Old black-and-white images soon seemed as if they were from another century. Photos taken just four or five years earlier, which showed young men in suits standing next to girls in petticoats, contrasted sharply with the long-haired teenagers of 1968, sitting on threadbare sofas next to women in short skirts.
Record players were spinning the latest hits: "Massachusetts" by the Bee Gees, The Beatles ballad "Hey Jude" and "Jumpin' Jack Flash" by The Rolling Stones. More and more English songs were conquering the charts, but German music also remained popular: the top hit of the year was Heintje's "Mama."
Communes, birth control and free love
The alternative to sweet, little Heintje were the hippies, who deliberately distanced themselves from consumerism and the meritocracy. Their high point was the summer of 1969 at Woodstock, where they spent three days in the pouring rain surrounded by marijuana smoke and pop music, peacefully protesting against the Vietnam War and enjoying a sense of community. In 1970, Germany hosted its own version of the festival on the Baltic island of Fehmarn. Even Jimi Hendrix showed up, in his last major concert appearance.

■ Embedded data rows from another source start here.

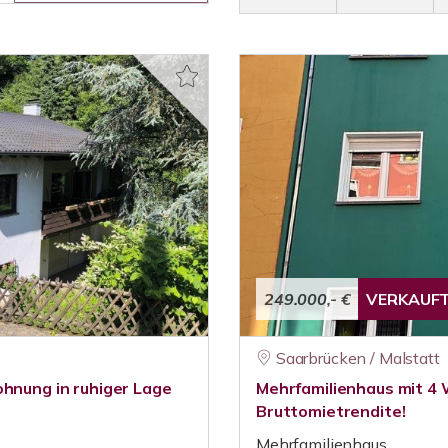
249.000,- €
VERKAUF
Saarbrücken / Malstatt
ohnung in ruhiger Lage
Mehrfamilienhaus mit 4 
Bruttomietrendite!
Mehrfamilienhaus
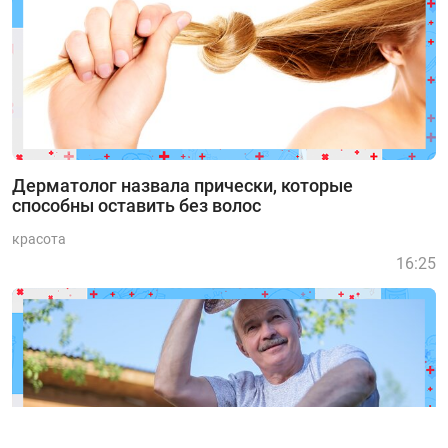
Дерматолог назвала прически, которые
способны оставить без волос
красота
16:25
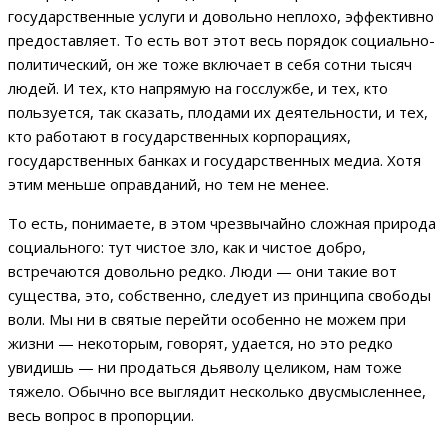
государственные услуги и довольно неплохо, эффективно
предоставляет. То есть вот этот весь порядок социально-
политический, он же тоже включает в себя сотни тысяч
людей. И тех, кто напрямую на госслужбе, и тех, кто
пользуется, так сказать, плодами их деятельности, и тех,
кто работают в государственных корпорациях,
государственных банках и государственных медиа. Хотя
этим меньше оправданий, но тем не менее.
То есть, понимаете, в этом чрезвычайно сложная природа
социального: тут чистое зло, как и чистое добро,
встречаются довольно редко. Люди — они такие вот
существа, это, собственно, следует из принципа свободы
воли. Мы ни в святые перейти особенно не можем при
жизни — некоторым, говорят, удается, но это редко
увидишь — ни продаться дьяволу целиком, нам тоже
тяжело. Обычно все выглядит несколько двусмысленнее,
весь вопрос в пропорции.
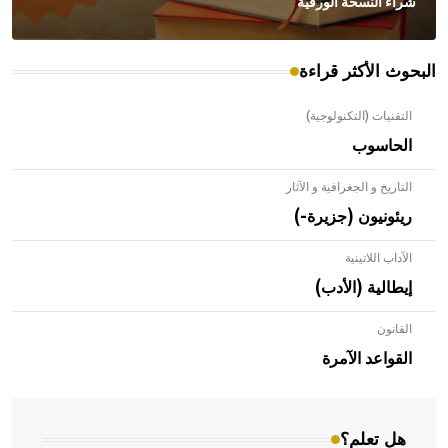
شراء النسخة الورقية
البحوث الأكثر قراءة
التقنيات (التكنولوجية)
الحاسوب
التاريخ و الجغرافية و الآثار
ريئونيون (جزيرة-)
الآداب اللاتينية
إيطالية (الأدب)
القانون
- هل تعلم أن الأبلق نوع من الفنون الهندسية التي ارتبطت
بالعمارة الإسلامية في بلاد الشام ومصر خاصة، حيث يحرص
القواعد الآمرة
المعمار على بناء مداميكه وخاصة في الواجهات
هل تعلم؟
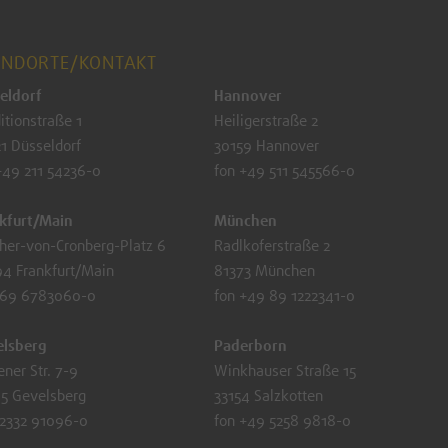
ANDORTE/KONTAKT
eldorf
Hannover
itionstraße 1
Heiligerstraße 2
1 Düsseldorf
30159 Hannover
+49 211 54236-0
fon +49 511 545566-0
kfurt/Main
München
her-von-Cronberg-Platz 6
Radlkoferstraße 2
4 Frankfurt/Main
81373 München
 69 6783060-0
fon +49 89 1222341-0
elsberg
Paderborn
ener Str. 7-9
Winkhauser Straße 15
5 Gevelsberg
33154 Salzkotten
2332 91096-0
fon +49 5258 9818-0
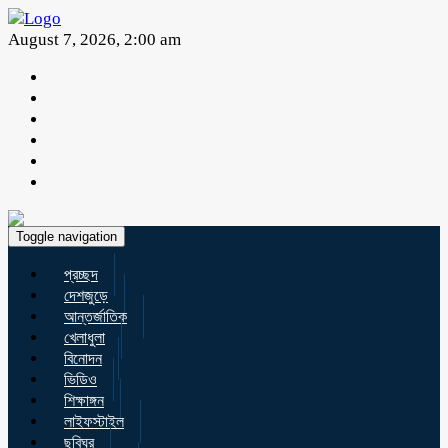
August 7, 2026, 2:00 am
Toggle navigation
প্রচ্ছদ
দেশজুড়ে
আন্তর্জাতিক
খেলাধুলা
বিনোদন
ভিডিও
শিক্ষাঙ্গন
লাইফস্টাইল
ছবিঘর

It wasn't just at festivals where everyday life was undergoing a profound change. It was at the time that the first residential communities, known as communes, were created, with groups of like-minded people living together. These intentional communities were, naturally, criticized by their conservative neighbors.
The introduction of the birth control pill, which came on the market in Germany in 1961, made waves as the first reliable contraceptive. In 1968 the pill was everywhere and it contributed to the beginning of a sexual revolution that significantly changed the relationship between the sexes.
1968 - a banner year which concentrated the social and political awakening that would shape the future face of Germany. The year saw the environmental, peace and women's movements take root, but also the violence perpetrated by the German Red Army Faction terrorist group in the 1970s.